Le futur Fleet Management System (FMS) s’annonce comme un tournant majeur dans la modernisation du transport public à Maurice. Ce dispositif permettra à la National Land Transport Authority (NLTA) de suivre en temps réel les déplacements des autobus, d’améliorer la surveillance des opérateurs et de fournir aux usagers des informations actualisées sur les horaires. Une application mobile intégrée offrira également un canal de retour direct pour les passagers. À terme, cet outil devrait permettre une meilleure adéquation entre l’offre de transport et la demande réelle à travers l’île.
En parallèle, la NLTA intensifie ses opérations de contrôle à travers le pays. Des inspections inopinées sont régulièrement menées pour lutter contre les manquements, tels que les déviations d’itinéraire ou le non-respect des horaires. Les contrevenants s’exposent à des sanctions, pouvant aller jusqu’à des mesures disciplinaires en cas de récidive.

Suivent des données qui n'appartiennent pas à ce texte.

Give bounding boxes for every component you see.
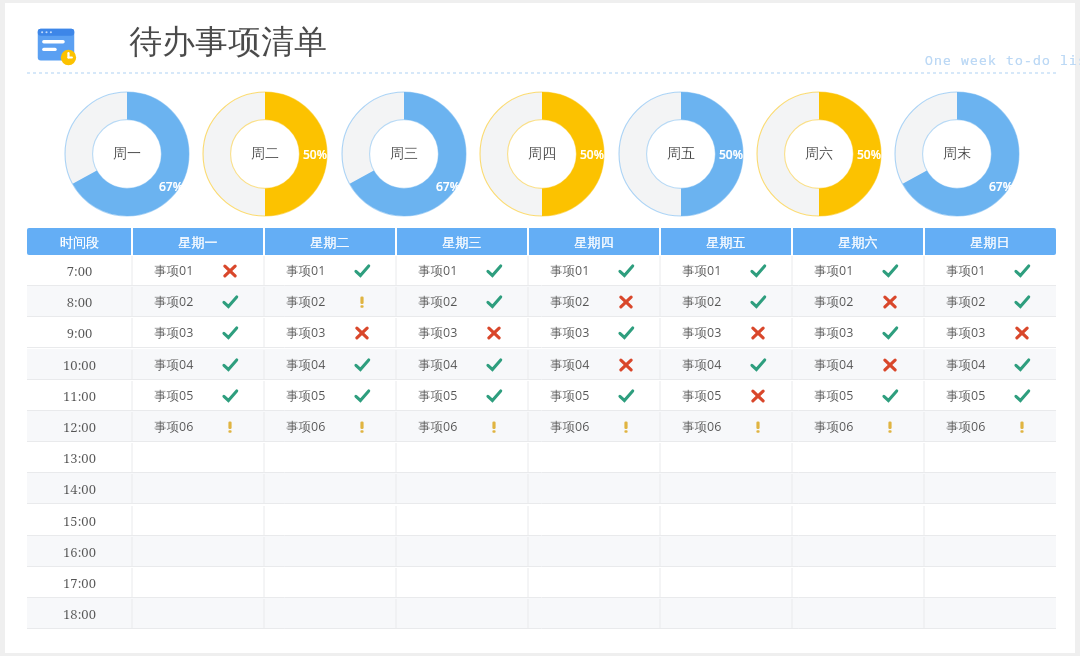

Au-delà des mesures immédiates, les autorités travaillent sur un projet de Bus Service Bill destiné à encadrer plus strictement les normes de service et les conditions d’exploitation. L’objectif : rétablir la discipline dans le secteur et garantir un service de transport public plus fiable pour les usagers, y compris sur des lignes aujourd’hui en difficulté comme la 16D.
Cette ligne reliant Rose-Hill à Centre-de-Flacq via Bel-Air, Cité-La-Lucie, Belle-Rose, Clémencia et Camp-de-Masque Pavé, illustre les défis persistants du secteur. Selon les données de la NLTA, trois autobus sont officiellement autorisés à desservir cet itinéraire. Pourtant, un seul véhicule assure actuellement le service, avec une unique rotation quotidienne quittant la gare de Flacq aux alentours de 5h45.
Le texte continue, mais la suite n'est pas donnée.